The dollar Index extends its intense rebound near the 94.00 threshold, clinching a new high for this year 2021 amid an earlier rate hike expectation and announcement of a nearing tapering asset purchase which clearly impacted the yield curves.
A tightening of monetary policy by the European Central Bank remains far in the future but ECB remains vigilant on its inflation figures yet to be released this Friday. This could give additional upward momentum on the USD in the near term and exerts additional selling pressure on the euro and the pound.
On the technical side, after a breach and close above the 100% retracement A-B-C (93.72 level) ,the greenback could easily approach the 113% level at 94.38 followed by 127% level – 94.98 level in the near term.
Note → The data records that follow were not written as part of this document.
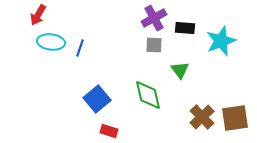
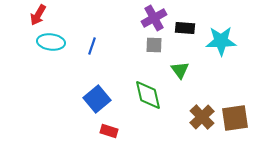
cyan star: rotated 20 degrees clockwise
blue line: moved 12 px right, 2 px up
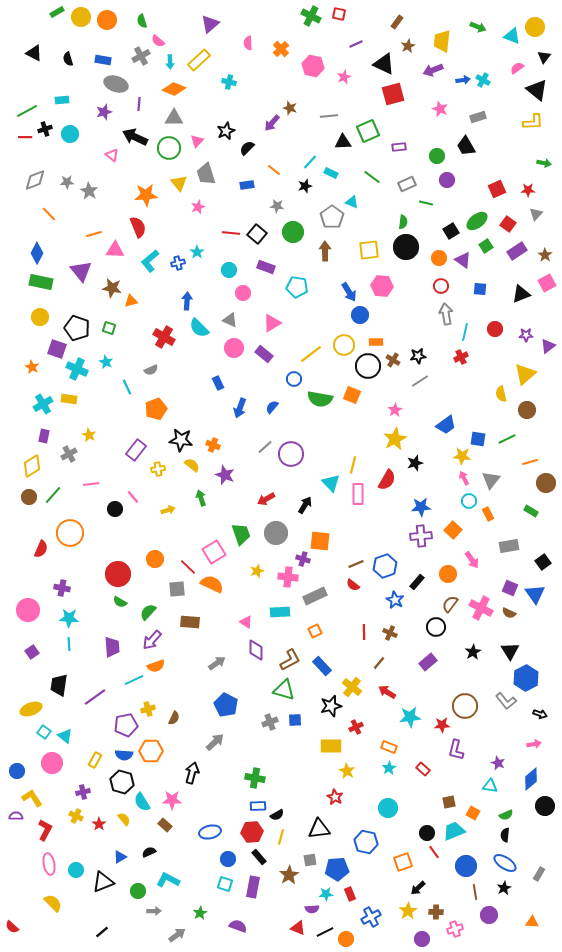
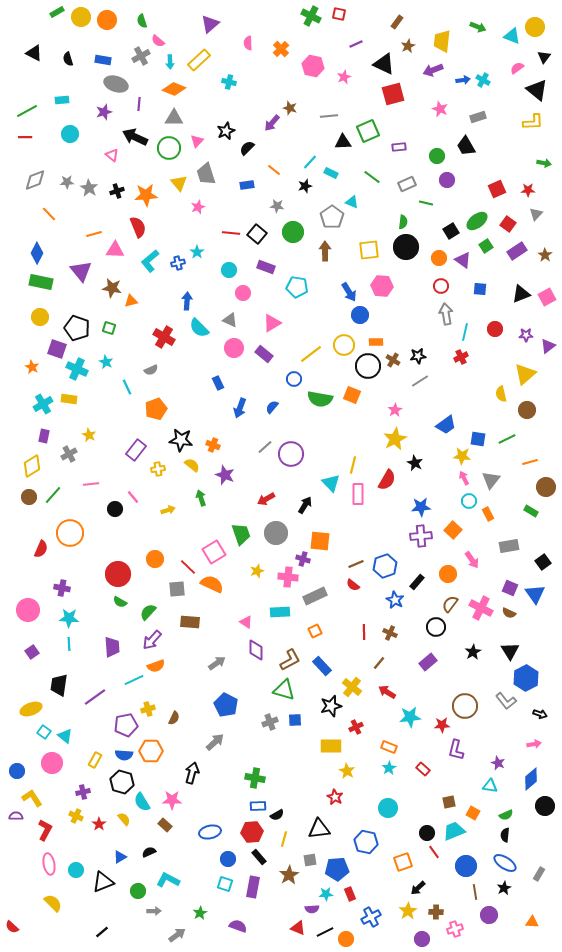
black cross at (45, 129): moved 72 px right, 62 px down
gray star at (89, 191): moved 3 px up
pink square at (547, 283): moved 14 px down
black star at (415, 463): rotated 28 degrees counterclockwise
brown circle at (546, 483): moved 4 px down
yellow line at (281, 837): moved 3 px right, 2 px down
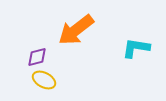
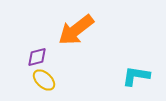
cyan L-shape: moved 28 px down
yellow ellipse: rotated 15 degrees clockwise
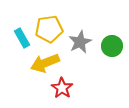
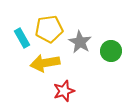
gray star: rotated 15 degrees counterclockwise
green circle: moved 1 px left, 5 px down
yellow arrow: rotated 12 degrees clockwise
red star: moved 2 px right, 3 px down; rotated 20 degrees clockwise
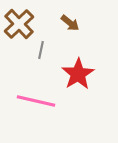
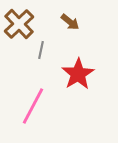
brown arrow: moved 1 px up
pink line: moved 3 px left, 5 px down; rotated 75 degrees counterclockwise
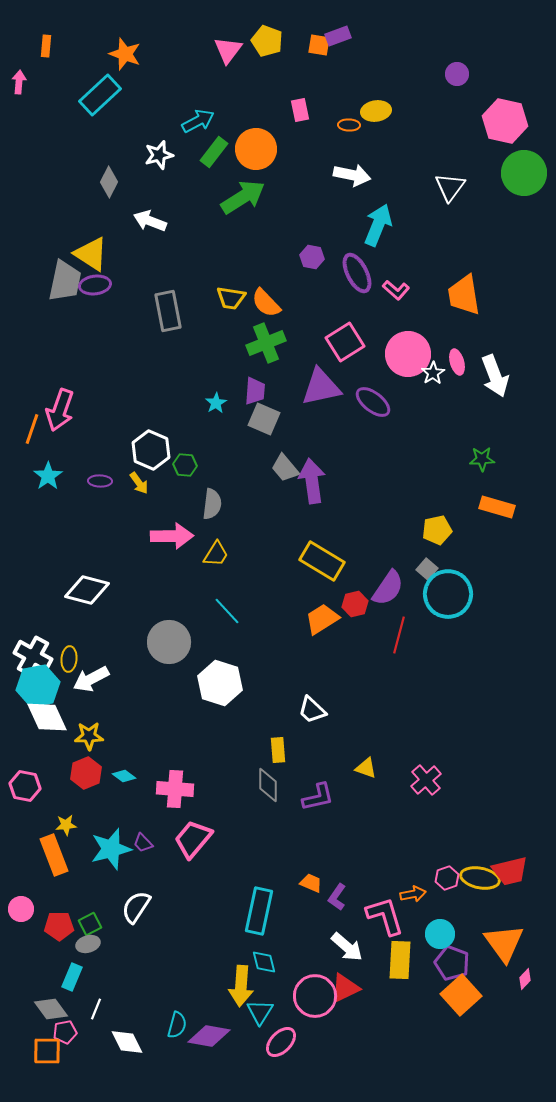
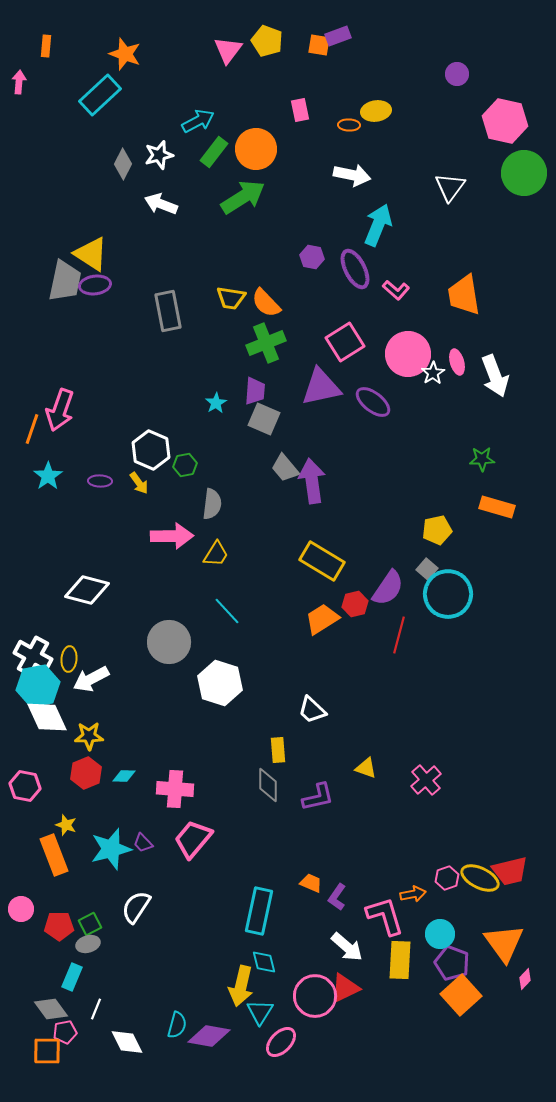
gray diamond at (109, 182): moved 14 px right, 18 px up
white arrow at (150, 221): moved 11 px right, 17 px up
purple ellipse at (357, 273): moved 2 px left, 4 px up
green hexagon at (185, 465): rotated 15 degrees counterclockwise
cyan diamond at (124, 776): rotated 35 degrees counterclockwise
yellow star at (66, 825): rotated 25 degrees clockwise
yellow ellipse at (480, 878): rotated 15 degrees clockwise
yellow arrow at (241, 986): rotated 9 degrees clockwise
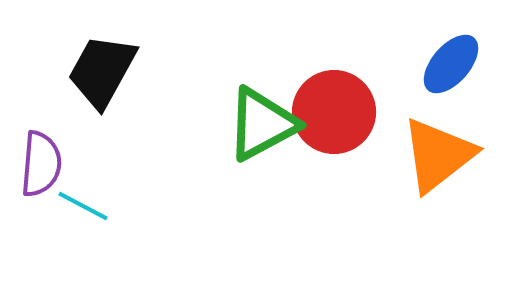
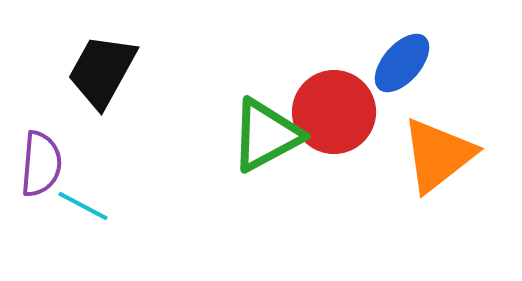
blue ellipse: moved 49 px left, 1 px up
green triangle: moved 4 px right, 11 px down
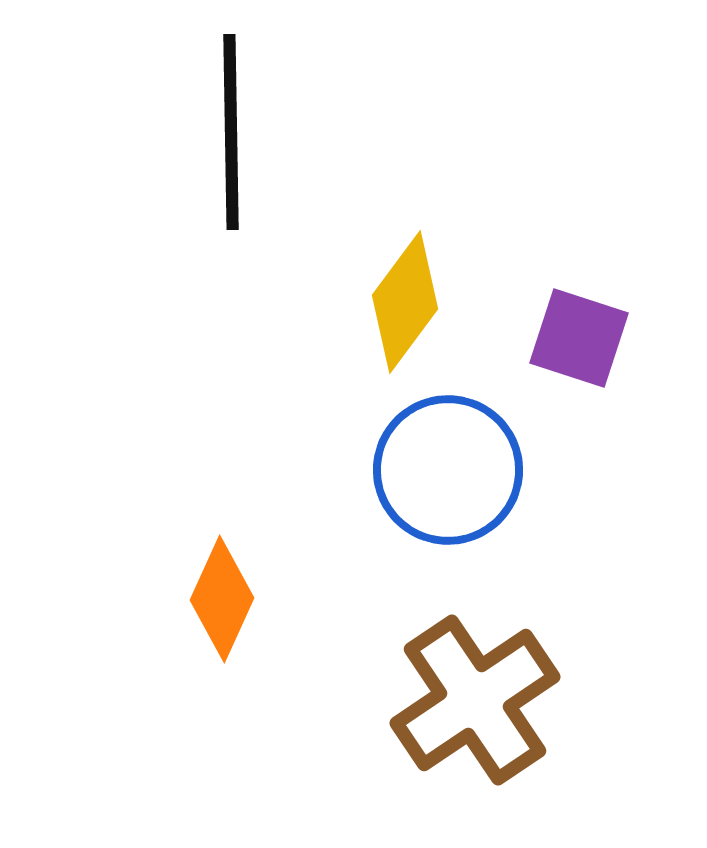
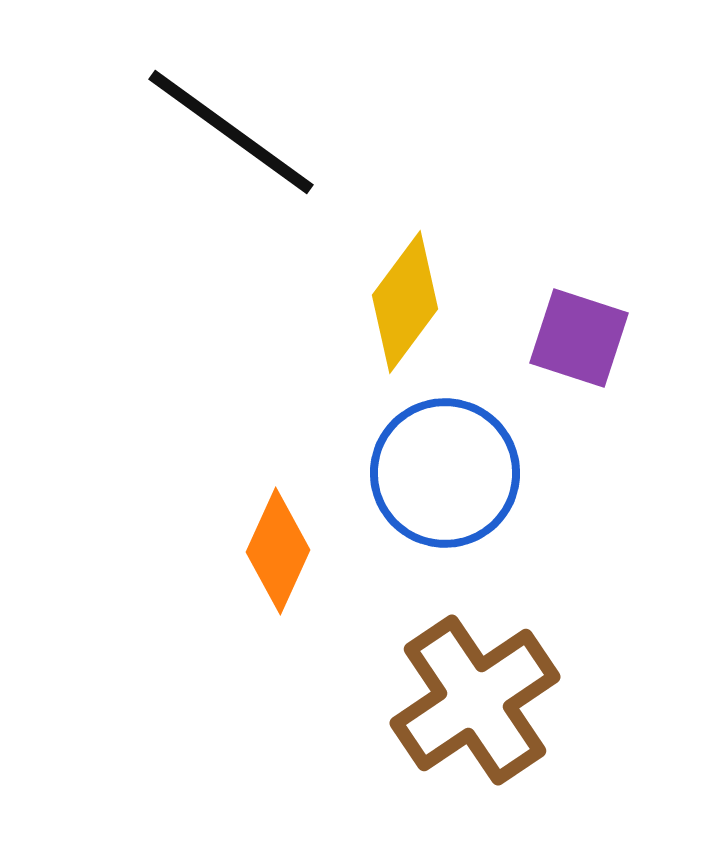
black line: rotated 53 degrees counterclockwise
blue circle: moved 3 px left, 3 px down
orange diamond: moved 56 px right, 48 px up
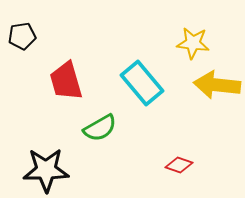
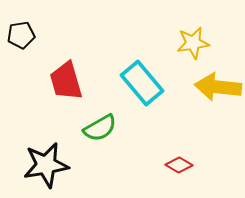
black pentagon: moved 1 px left, 1 px up
yellow star: rotated 16 degrees counterclockwise
yellow arrow: moved 1 px right, 2 px down
red diamond: rotated 12 degrees clockwise
black star: moved 5 px up; rotated 9 degrees counterclockwise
Resistance at 96.47 (161.8%) remains key level to watch
1.3750 marked the completion of ‘wave e’ of the triangular retracement (wave B) of corrective move A-B-C for GBPUSD and abruptly, we saw fresh sellers entering the market below the 1.3600 levels yesterday.
As per Elliott wave principle, GBPUSD is battling around 1.3515 levels and higher inflation, Brexit and Petroleum concerns could exert further pressure on the pound towards 1.32 levels towards completion of wave C.
A breach and close above 1.3750 nullify this downward pattern.